En los últimos días, los montañeros Eric Arnold y Maria Strydom han abandonado el mundo de los vivos. Ambos habían coronado el Everest, el ocho mil más alto del planeta, pocas horas antes, e intentaban descender tras conquistar su monumental objetivo. Desafortunadamente, el agotamiento los debilitó por encima del límite que su cuerpo había decretado, y el mal del altura los mató.

El holandés y la australiana pagaron el más alto de los precios por pisar la cumbre más aclamada de la Tierra. Jóvenes, expertos y también atractivos, los dos perseguían sus caros sueños, y lo hacían con tanta intensidad que no dudaron en arriesgar sus vidas para verlos cumplidos. La apuesta resultó excesiva.

O, quién sabe, tal vez no. Quizá solo era una de las posibilidades; la peor de ellas, sí, pero una con la que contaban, una potencialmente asumible.

Algunas veces la belleza que uno persigue en la vida se encuentra en lugares inhóspitos que exigen todo el coraje y que, aún así, resulta esquiva y difícil de hallar, tan lejos como se intuye de nuestra amplia zona de confort vital.

Estos dos montañeros no alcanzaron a observar el mundo desde la segunda parte de la treintena, un período en el que la experiencia suficiente y el dinamismo suficiente tienden a encontrarse, aunque sí lo hicieran desde el punto más elevado del Himalaya. Lograron el objetivo de hollar la cúspide del mundo; el de regresar con vida de ese lugar tan hermoso, tan hostil, no. ¿Valió la pena?

Alex Honnold no quiere morir. Con 31 años, este norteamericano es la gran referencia mundial en alpinismo sin cuerda. Escala sin asegurarse; sin compañeros; sin miedo. Pero, necesariamente, cada vez que decide realizar una escalada arriesgada, acontecimiento que ocurre con turbadora periodicidad, escoge colocarse a un mal paso, a una ráfaga de viento o a una torpeza del destino del vacío. Un vacío de muchos metros: decisivo, determinante.

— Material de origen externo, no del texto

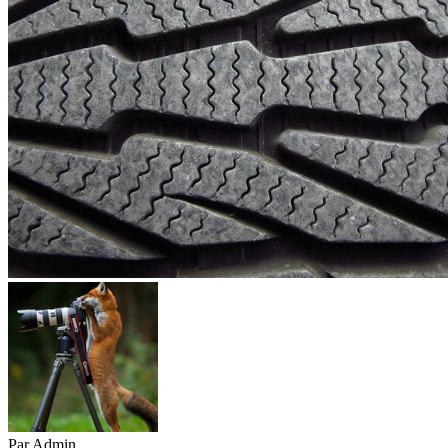
Par
Admin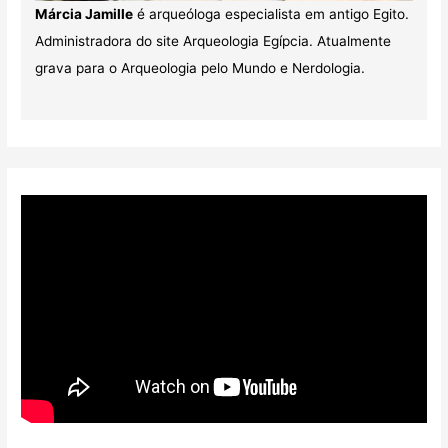
Márcia Jamille
é arqueóloga especialista em antigo Egito.
Administradora do site Arqueologia Egípcia. Atualmente
grava para o Arqueologia pelo Mundo e Nerdologia.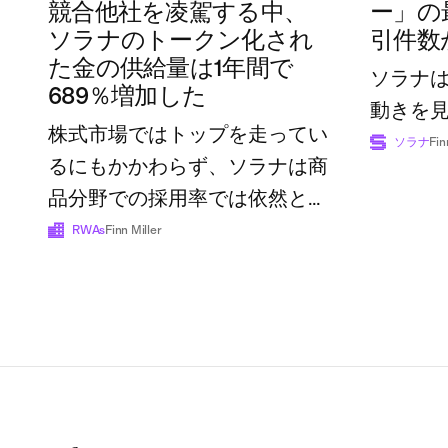
競合他社を凌駕する中、
ー」の
ソラナのトークン化され
引件数
た金の供給量は1年間で
ソラナ
689％増加した
動きを
株式市場ではトップを走ってい
ソラナ
Fin
るにもかかわらず、ソラナは商
品分野での採用率では依然とし
て後れを取っている
RWAs
Finn Miller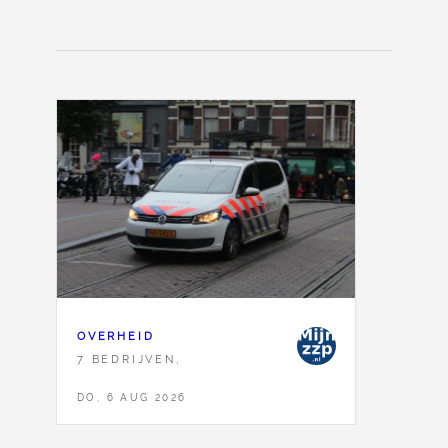
OVERHEID
7 BEDRIJVEN,
DO, 6 AUG 2026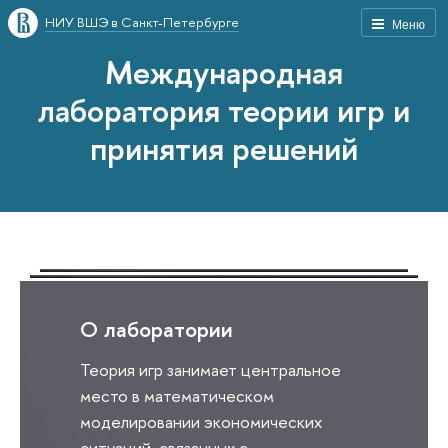
НИУ ВШЭ в Санкт-Петербурге
Меню
Международная
лаборатория теории игр и
принятия решений
О лаборатории
Теория игр занимает центральное
место в математическом
моделировании экономических
ситуаций, связанных с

De momento sortea con su talento y su esfuerzo ese hechizante vacío; ojalá que continúe haciéndolo muchos años, y que después de éstos se ofrezca una retirada pacífica. Mientras, sigue alcanzando récords y ejecutando escaladas que, antes de que él las dibujara de verdad, sólo existían en las mentes de los alpinistas más osados. O más chiflados.

Hay personas que necesitan del riesgo para vivir. A veces, mueren por él; pero mientras tanto doman una vida llena de significado; la misma que, para muchos otros, bascula entre la mediocridad y el tedio; aunque, eso sí: discurre sin el menor riesgo.

No, ni Arnold ni Strydom -ni tampoco Honnold- son locos, como tampoco lo fueron tantos otros que los precedieron en la toma de decisiones audaces, temerarias, y que, al cabo, en demasiados casos hicieron concluir sus vidas precipitadamente.

No, definitivamente no son locos. Quizá los locos seamos los demás. Ellos, simplemente, persiguieron sus sueños hasta el final.